AI Intelligent Body Q1 Trend Outlook: Community-oriented and practical intelligent bodies may be more favored (with project recommendations)

CN
4 months ago

We are approaching the "attention peak" of the agent infrastructure framework.

Author: YB

Translation: Deep Tide TechFlow

Image: From @YB, translated by Deep Tide TechFlow

Let's make 2025 an exciting year together. No pressure, only motivation!

I just had two very pleasant holidays, and now I can't wait to dive back into research and writing!

To be honest, I just returned to New York yesterday, and I'm still adjusting to the time difference. So if this article seems a bit disorganized, I appreciate your understanding.

Although I said I was on vacation, in such a volatile market like crypto, no one (including myself) really knows how to take a proper break.

During the holidays, I still spent quite a bit of time on Twitter, mainly reading some articles about AI Agents, following news about OpenAI's O3 model, and observing the crazy rise in prices of agent frameworks.

Today's article will be some key thoughts I have for the first quarter of 2025, and here are the main parts:

  1. Is the agent framework the new L1?

  2. The rotation of consumer agent attention

  3. Diversification of trading agents

  4. Risks of lack of regulation

Let's get started!

Is the agent framework the new L1?

During the holidays, the biggest winners were undoubtedly the agent frameworks, such as ai16z, Virtuals, Arc, Griffain, and Zerebro.

The market cap of ai16z surpassed $2 billion, while Virtuals exceeded $4 billion! Notably, when I first mentioned these projects in my article at the end of October last year, the market cap of ai16z was less than $80 million, and Virtuals was hovering around $350 million. If that doesn't illustrate the bullish market atmosphere, I really don't know what does.

With the rapid rise in prices of these projects, agent infrastructure projects naturally attracted the attention of the entire crypto Twitter community.
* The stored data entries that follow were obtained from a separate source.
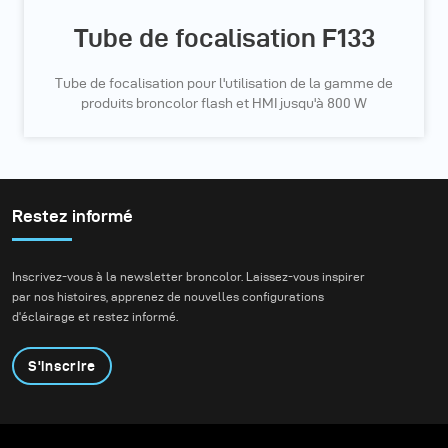
Tube de focalisation F133
Tube de focalisation pour l'utilisation de la gamme de
produits broncolor flash et HMI jusqu'à 800 W
Restez informé
Inscrivez-vous à la newsletter broncolor. Laissez-vous inspirer
par nos histoires, apprenez de nouvelles configurations
d'éclairage et restez informé.
S'inscrire
Produits
Programme éducatif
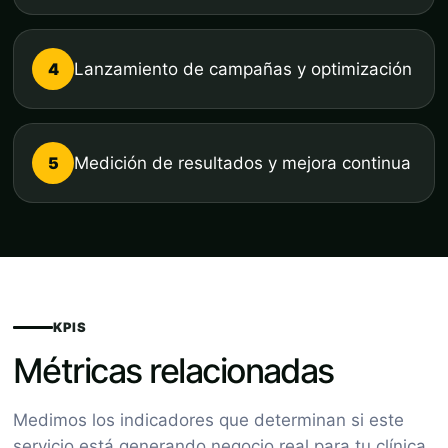
4
Lanzamiento de campañas y optimización
5
Medición de resultados y mejora continua
KPIS
Métricas relacionadas
Medimos los indicadores que determinan si este
servicio está generando negocio real para tu clínica.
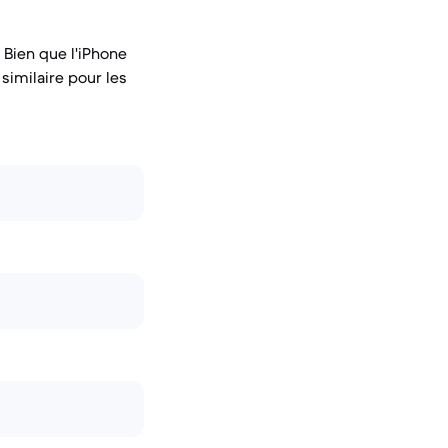
Bien que l'iPhone
similaire pour les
Recently, I noticed a new trend in discussions: the agent framework is being viewed as an investment opportunity similar to L1 blockchains in this market cycle. If you experienced the crypto market from 2020 to 2021, you might remember the intense discussions around L1 projects like Cardano, Avalanche, and Polkadot. Those small-cap alternative L1 projects (Alt L1s) also became some of the highest-return investment opportunities at that time.

However, I have reservations about whether the agent framework can truly become the L1 investment opportunity of this cycle.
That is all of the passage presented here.